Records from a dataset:
--------------------------------------------------

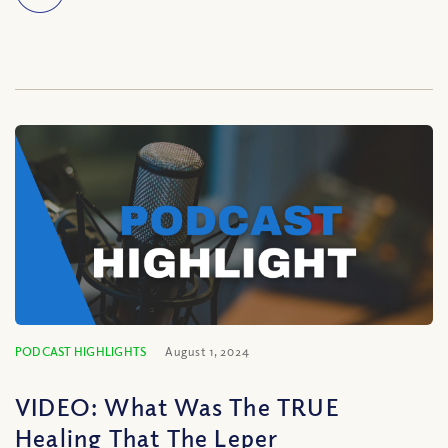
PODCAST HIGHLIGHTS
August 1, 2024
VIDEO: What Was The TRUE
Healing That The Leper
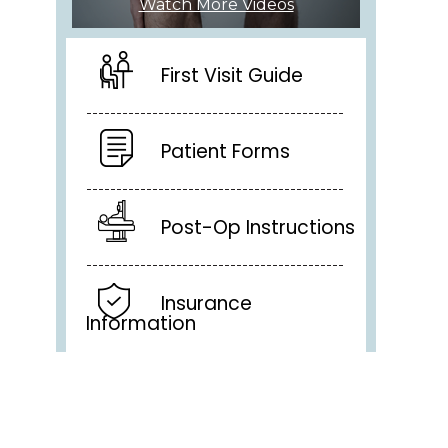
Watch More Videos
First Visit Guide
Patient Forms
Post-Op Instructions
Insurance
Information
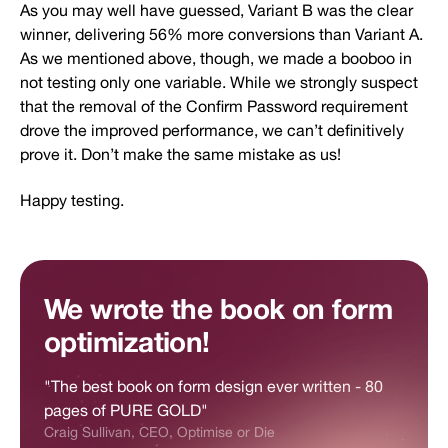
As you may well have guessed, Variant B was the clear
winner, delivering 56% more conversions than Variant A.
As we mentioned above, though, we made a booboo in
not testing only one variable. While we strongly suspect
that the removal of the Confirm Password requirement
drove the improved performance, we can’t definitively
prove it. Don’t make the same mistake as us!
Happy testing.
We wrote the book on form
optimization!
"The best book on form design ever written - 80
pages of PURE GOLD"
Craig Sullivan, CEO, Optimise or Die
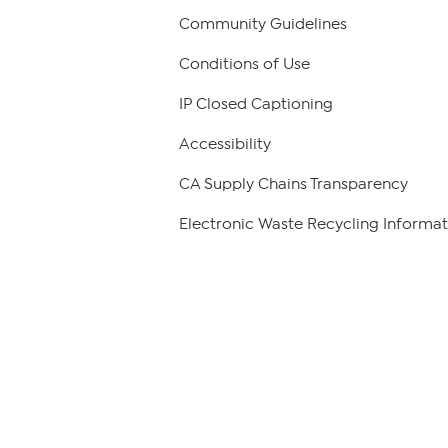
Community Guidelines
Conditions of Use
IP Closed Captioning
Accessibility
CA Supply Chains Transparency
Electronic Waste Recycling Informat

--------------------------------------------------

- **ABOUT THIS TASK**
Each record above is to be returned unchanged, while any picture it holds stays out.

- **ANSWER TO THIS TASK**
PODCAST HIGHLIGHTS
August 1, 2024
VIDEO: What Was The TRUE
Healing That The Leper
Watch More Videos
First Visit Guide
Patient Forms
Post-Op Instructions
Insurance
Information
As you may well have guessed, Variant B was the clear
winner, delivering 56% more conversions than Variant A.
As we mentioned above, though, we made a booboo in
not testing only one variable. While we strongly suspect
that the removal of the Confirm Password requirement
drove the improved performance, we can’t definitively
prove it. Don’t make the same mistake as us!
Happy testing.
We wrote the book on form
optimization!
"The best book on form design ever written - 80
pages of PURE GOLD"
Craig Sullivan, CEO, Optimise or Die
Community Guidelines
Conditions of Use
IP Closed Captioning
Accessibility
CA Supply Chains Transparency
Electronic Waste Recycling Informat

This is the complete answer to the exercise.